WORK TASK: Retype the data exactly. Spelling and punctuation stay as they are.

• • • • • • •

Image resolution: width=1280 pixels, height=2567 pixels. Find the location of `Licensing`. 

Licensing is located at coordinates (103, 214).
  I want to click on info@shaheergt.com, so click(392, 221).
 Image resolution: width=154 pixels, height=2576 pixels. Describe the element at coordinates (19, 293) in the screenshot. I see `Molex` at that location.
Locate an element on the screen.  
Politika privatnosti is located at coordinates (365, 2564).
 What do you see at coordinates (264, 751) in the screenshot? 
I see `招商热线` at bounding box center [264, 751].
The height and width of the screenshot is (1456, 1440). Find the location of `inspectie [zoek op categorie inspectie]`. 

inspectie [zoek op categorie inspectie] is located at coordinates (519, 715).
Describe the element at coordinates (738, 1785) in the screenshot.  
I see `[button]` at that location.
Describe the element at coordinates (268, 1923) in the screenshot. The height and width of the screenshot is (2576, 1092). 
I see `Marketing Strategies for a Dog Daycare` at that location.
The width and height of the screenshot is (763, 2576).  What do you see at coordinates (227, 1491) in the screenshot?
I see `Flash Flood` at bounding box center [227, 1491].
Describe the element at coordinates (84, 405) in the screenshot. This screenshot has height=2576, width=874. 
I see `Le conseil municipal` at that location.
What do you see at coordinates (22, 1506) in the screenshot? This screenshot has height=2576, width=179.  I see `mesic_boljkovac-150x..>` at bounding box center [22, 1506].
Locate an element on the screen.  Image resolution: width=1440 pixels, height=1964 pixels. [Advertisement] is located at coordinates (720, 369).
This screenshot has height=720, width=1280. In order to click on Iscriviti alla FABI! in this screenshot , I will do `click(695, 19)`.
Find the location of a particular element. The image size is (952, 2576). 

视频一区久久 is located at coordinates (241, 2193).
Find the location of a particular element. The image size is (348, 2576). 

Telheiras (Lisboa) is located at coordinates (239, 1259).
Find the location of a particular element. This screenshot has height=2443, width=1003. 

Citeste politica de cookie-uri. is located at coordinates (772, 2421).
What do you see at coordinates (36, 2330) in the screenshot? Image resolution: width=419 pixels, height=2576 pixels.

• • • • • • •

TASK ANSWER:
Image resolution: width=1280 pixels, height=2567 pixels. Find the location of `Licensing`. 

Licensing is located at coordinates (103, 214).
  I want to click on info@shaheergt.com, so click(392, 221).
 Image resolution: width=154 pixels, height=2576 pixels. Describe the element at coordinates (19, 293) in the screenshot. I see `Molex` at that location.
Locate an element on the screen.  
Politika privatnosti is located at coordinates (365, 2564).
 What do you see at coordinates (264, 751) in the screenshot? 
I see `招商热线` at bounding box center [264, 751].
The height and width of the screenshot is (1456, 1440). Find the location of `inspectie [zoek op categorie inspectie]`. 

inspectie [zoek op categorie inspectie] is located at coordinates (519, 715).
Describe the element at coordinates (738, 1785) in the screenshot.  
I see `[button]` at that location.
Describe the element at coordinates (268, 1923) in the screenshot. The height and width of the screenshot is (2576, 1092). 
I see `Marketing Strategies for a Dog Daycare` at that location.
The width and height of the screenshot is (763, 2576).  What do you see at coordinates (227, 1491) in the screenshot?
I see `Flash Flood` at bounding box center [227, 1491].
Describe the element at coordinates (84, 405) in the screenshot. This screenshot has height=2576, width=874. 
I see `Le conseil municipal` at that location.
What do you see at coordinates (22, 1506) in the screenshot? This screenshot has height=2576, width=179.  I see `mesic_boljkovac-150x..>` at bounding box center [22, 1506].
Locate an element on the screen.  Image resolution: width=1440 pixels, height=1964 pixels. [Advertisement] is located at coordinates (720, 369).
This screenshot has height=720, width=1280. In order to click on Iscriviti alla FABI! in this screenshot , I will do `click(695, 19)`.
Find the location of a particular element. The image size is (952, 2576). 

视频一区久久 is located at coordinates (241, 2193).
Find the location of a particular element. The image size is (348, 2576). 

Telheiras (Lisboa) is located at coordinates (239, 1259).
Find the location of a particular element. This screenshot has height=2443, width=1003. 

Citeste politica de cookie-uri. is located at coordinates (772, 2421).
What do you see at coordinates (36, 2330) in the screenshot? Image resolution: width=419 pixels, height=2576 pixels.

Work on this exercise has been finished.